Extracted data entries
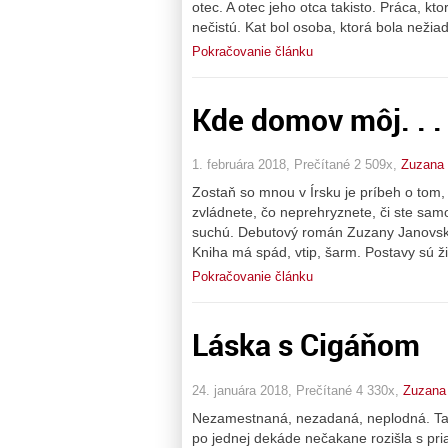
otec. A otec jeho otca takisto. Práca, k
nečistú. Kat bol osoba, ktorá bola než
Pokračovanie článku
Kde domov môj. . .
1. februára 2018, Prečítané 2 509x,
Zuzana 
Zostaň so mnou v Írsku je príbeh o tom,
zvládnete, čo neprehryznete, či ste sam
suchú. Debutový román Zuzany Janovskej, 
Kniha má spád, vtip, šarm. Postavy sú ži
Pokračovanie článku
Láska s Cigáňom
24. januára 2018, Prečítané 4 330x,
Zuzana
Nezamestnaná, nezadaná, neplodná. Tak
po jednej dekáde nečakane rozišla s pri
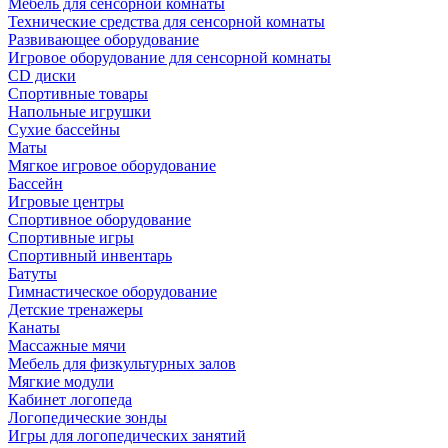
Мебель для сенсорной комнаты
Технические средства для сенсорной комнаты
Развивающее оборудование
Игровое оборудование для сенсорной комнаты
CD диски
Спортивные товары
Напольные игрушки
Сухие бассейны
Маты
Мягкое игровое оборудование
Бассейн
Игровые центры
Спортивное оборудование
Спортивные игры
Спортивный инвентарь
Батуты
Гимнастическое оборудование
Детские тренажеры
Канаты
Массажные мячи
Мебель для физкультурных залов
Мягкие модули
Кабинет логопеда
Логопедические зонды
Игры для логопедических занятий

▶ _Work item_: With the line that contains "Гимнастическое оборудование" as the first and the final line of the data as the last, repeat every line in that span exactly.

▶ _Task solution_:
Гимнастическое оборудование
Детские тренажеры
Канаты
Массажные мячи
Мебель для физкультурных залов
Мягкие модули
Кабинет логопеда
Логопедические зонды
Игры для логопедических занятий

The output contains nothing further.